[Collected data]
BEGIN

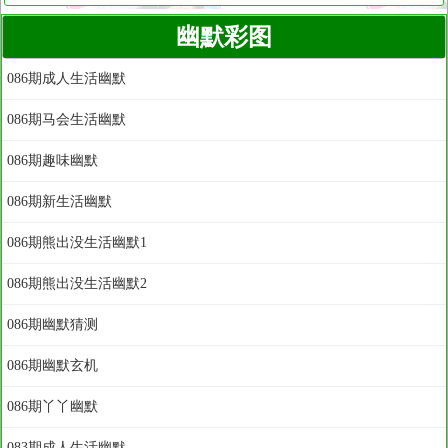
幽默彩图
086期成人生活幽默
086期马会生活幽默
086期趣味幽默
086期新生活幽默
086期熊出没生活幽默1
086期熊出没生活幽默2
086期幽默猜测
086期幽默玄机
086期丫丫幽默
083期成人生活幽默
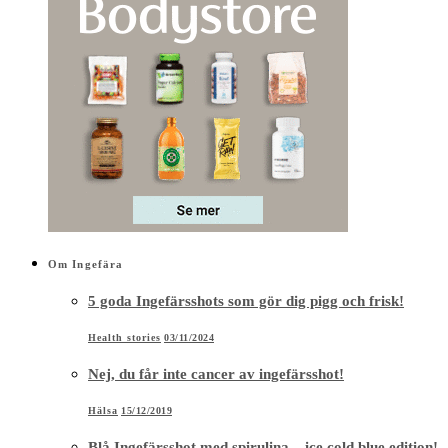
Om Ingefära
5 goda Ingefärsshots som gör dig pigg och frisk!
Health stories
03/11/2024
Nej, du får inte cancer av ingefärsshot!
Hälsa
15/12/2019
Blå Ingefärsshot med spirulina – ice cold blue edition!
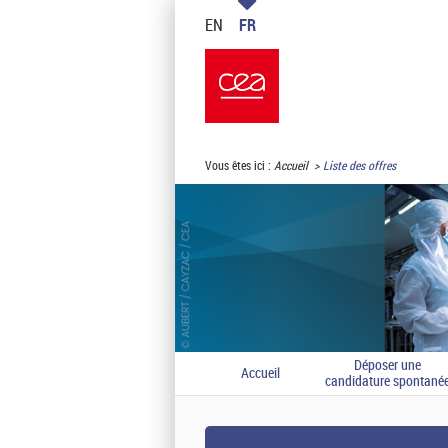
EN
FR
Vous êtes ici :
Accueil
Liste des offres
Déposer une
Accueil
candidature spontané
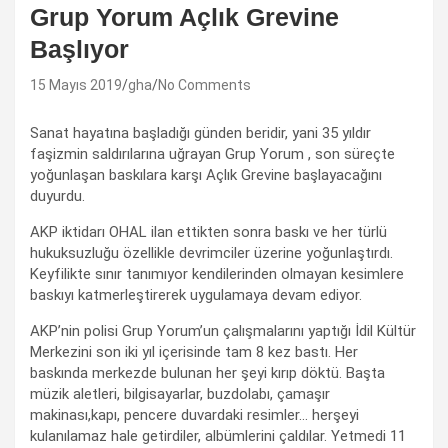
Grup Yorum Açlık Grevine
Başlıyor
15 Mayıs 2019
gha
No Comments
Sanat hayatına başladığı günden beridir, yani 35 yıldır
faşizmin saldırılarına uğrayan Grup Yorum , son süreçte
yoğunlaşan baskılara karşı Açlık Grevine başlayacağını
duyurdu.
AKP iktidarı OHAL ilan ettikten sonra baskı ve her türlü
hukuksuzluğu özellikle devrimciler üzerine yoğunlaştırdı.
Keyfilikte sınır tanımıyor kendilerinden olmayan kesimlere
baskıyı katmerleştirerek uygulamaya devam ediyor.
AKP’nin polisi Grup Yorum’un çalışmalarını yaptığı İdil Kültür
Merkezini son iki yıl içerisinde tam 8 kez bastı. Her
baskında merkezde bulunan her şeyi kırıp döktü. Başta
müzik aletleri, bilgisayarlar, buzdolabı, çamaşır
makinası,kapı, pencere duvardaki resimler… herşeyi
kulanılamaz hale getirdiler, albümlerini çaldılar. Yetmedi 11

END
BEGIN

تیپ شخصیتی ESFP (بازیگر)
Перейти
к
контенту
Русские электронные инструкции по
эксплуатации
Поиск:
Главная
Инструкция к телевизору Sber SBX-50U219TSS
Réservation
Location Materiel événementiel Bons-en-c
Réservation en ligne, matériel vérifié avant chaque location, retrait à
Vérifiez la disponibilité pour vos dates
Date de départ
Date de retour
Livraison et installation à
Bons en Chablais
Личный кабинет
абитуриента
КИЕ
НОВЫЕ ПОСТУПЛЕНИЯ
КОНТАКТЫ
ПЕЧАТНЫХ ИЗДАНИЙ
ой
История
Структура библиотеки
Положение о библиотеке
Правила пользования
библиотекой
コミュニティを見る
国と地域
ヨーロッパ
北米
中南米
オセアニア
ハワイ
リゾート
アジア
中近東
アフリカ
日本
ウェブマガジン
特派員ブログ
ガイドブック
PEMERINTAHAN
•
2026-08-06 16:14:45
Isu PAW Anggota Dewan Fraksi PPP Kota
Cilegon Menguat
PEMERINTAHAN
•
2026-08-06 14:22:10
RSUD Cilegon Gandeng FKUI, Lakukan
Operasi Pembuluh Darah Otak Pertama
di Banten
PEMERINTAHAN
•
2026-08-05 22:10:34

END

* **EXERCISE DESCRIPTION**:
The answer should be a single number: the count of lines in the records that hold the string "Açlık".

* **ANSWER AREA**:
2